All writes are performed with stripes of the eight-sample height, as shown in Fig. 2. The number of doubled-clock cycles is less than 400. Therefore, the frequency of 200 (400) MHz for the base clock (the doubled clock) is sufficient to satisfy requirements on write cycles while encoding 2160p@30fps video. The writing of intra modes is performed in parallel with original and reference chroma samples. Hence, no additional cycles are required.

Figure 2
figure2

Division into stripes for reference samples: a luma; b chroma.

In the computationally-scalable architecture, the number of checked motion vectors is limited by the number of clock cycles assigned to a macroblock. The evaluation reported in [19] proved that Multi Path Search achieves the compression efficiency close to the optimal for about 50 checked MVs corresponding to 200 base-clock cycles. Additional clock cycles are taken to compute residuals for intra predictions. For example, four intra 16 × 16 and nine 8 × 8 modes require 16 and 36 clock cycles, respectively. Four chroma predictions computed for a macroblock coded with the intra mode take 32 cycles. Even when skipping intra 4 × 4 predictions and neglecting the delay of the reconstruction loop, the total number of clock cycles exceeds 200 available for the 2160p@30fps video. On the other hand, 1080p@60fps can be supported since 400 clock cycles are available. The support for 2160p@30fps requires the computation scaling, i.e., less MVs and intra modes can be checked. The scaling can be sufficient if a part of intra 8 × 8 modes is checked, plane modes are skipped, and the MV number is decreased to 40. This limitation involves losses in the compression efficiency.

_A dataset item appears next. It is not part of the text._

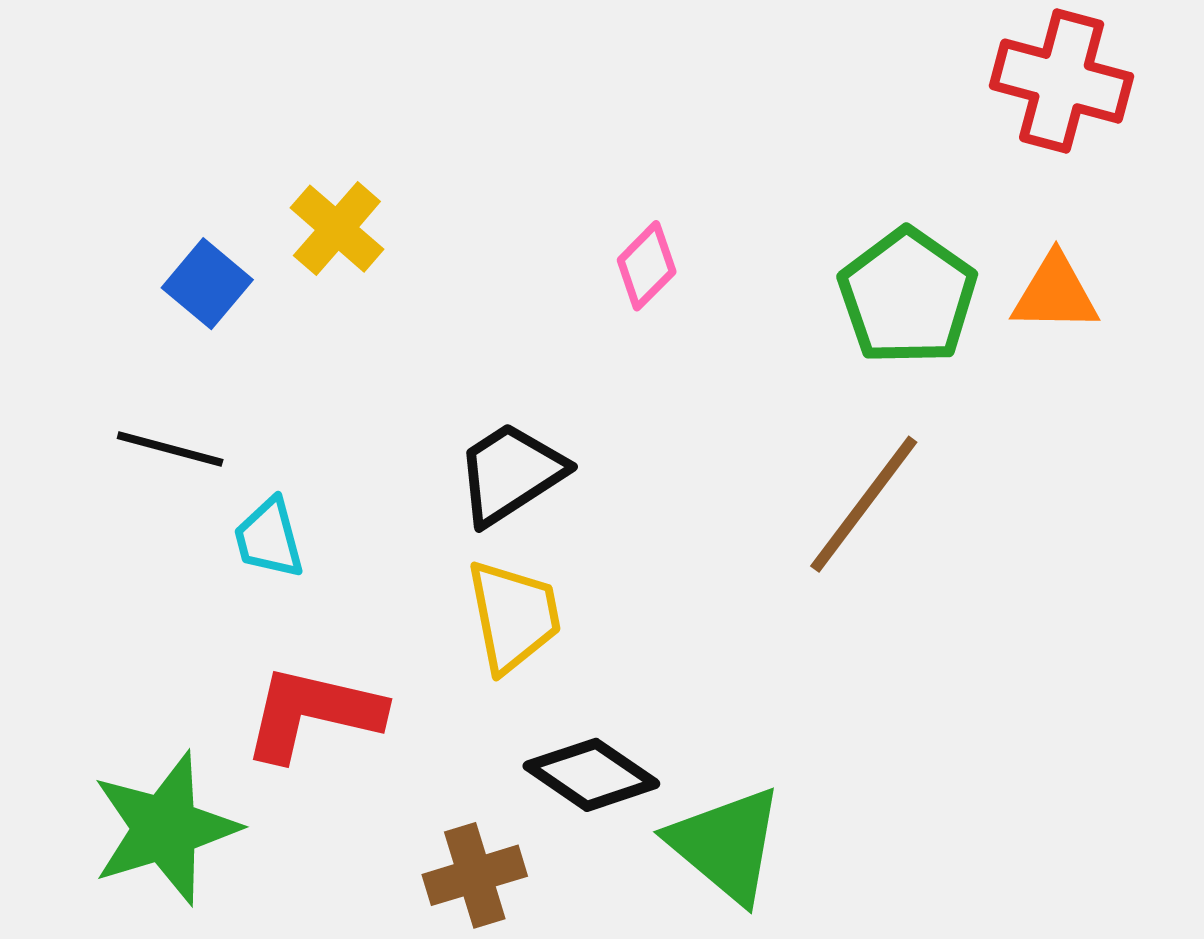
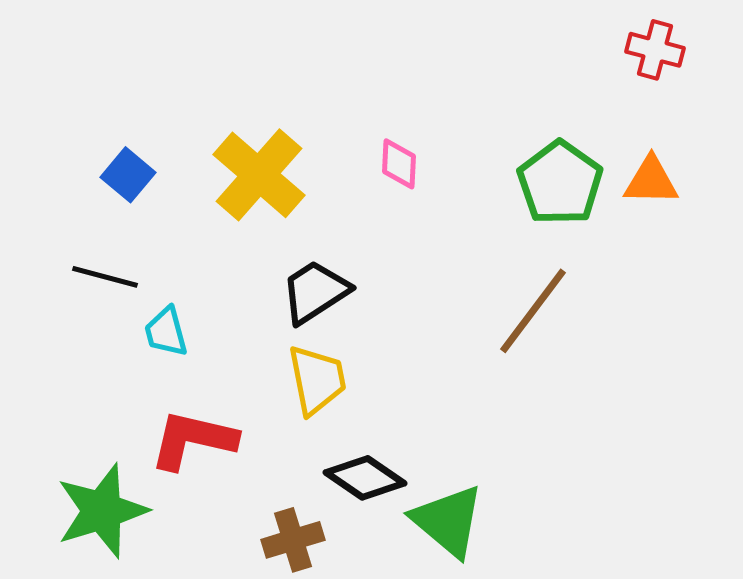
red cross: (1062, 81) -> (655, 50), size x0.7
yellow cross: (337, 229) -> (259, 175), moved, size x1.6
pink diamond: (647, 266) -> (399, 164), turned -42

Due to the delay between the generation of a MV and obtaining the corresponding SAD (see Subsection 3.4), the generation continuity is interrupted between successive steps of the search algorithm. Particularly, SAD for all SPs in one step must be obtained to find the best search centre for the following step. This dependence introduces time slots when inter predictions are not processed at particular stages of the pipeline. The slots are utilized to process intra modes, for both luma and chroma. When the macroblock mode selected for luma is inter, corresponding MVs are used to compute chroma residuals. If the mode decision involves a significant delay, the number of checked MVs should be decreased.

The previous version of the architecture increases the size of on-chip memories to support two RPs. The new version does not require the increase due to a modified dataflow. When two reference pictures are used, their fine search areas are fetched and checked sequentially. While the motion estimation and compensation is performed for the first reference picture, the search area for the second is fetched from external memories, interpolated, and written to buffers in the compensator. When all these operations are finished, the second reference picture is checked, while data for the next macroblock are fetched. The sequential processing for two RP decreases the maximal throughput by half compared to the case for one RP.

Coarse Estimator

The dataflow of the coarse FS module is depicted in Fig. 3. The module embeds 16 memories each of which keeps one coarse sample per each 4 × 4 block. Their capacity is selected to keep 16 macroblock lines. Two lines are dedicated to the current-picture data whereas the remaining to the RP data. 10 and 4 lines are assigned to the first and the second RP, respectively. At the beginning of each inter-picture coding, the memories are initialized with reference coarse-picture lines until the associated subspace is filled with up to 14 macroblock lines. Then, one current-picture line is read in. When one current-picture line is analyzed, the following is read in according to the ping-pong scheme. Similarly, the RP lines are exchanged when they are outside the top boundary of the coarse search area. If the coarse data are loaded, FS is started for successive macroblocks.

Figure 3
figure3

Architecture of the coarse FS estimator. Additional registers are colored grey.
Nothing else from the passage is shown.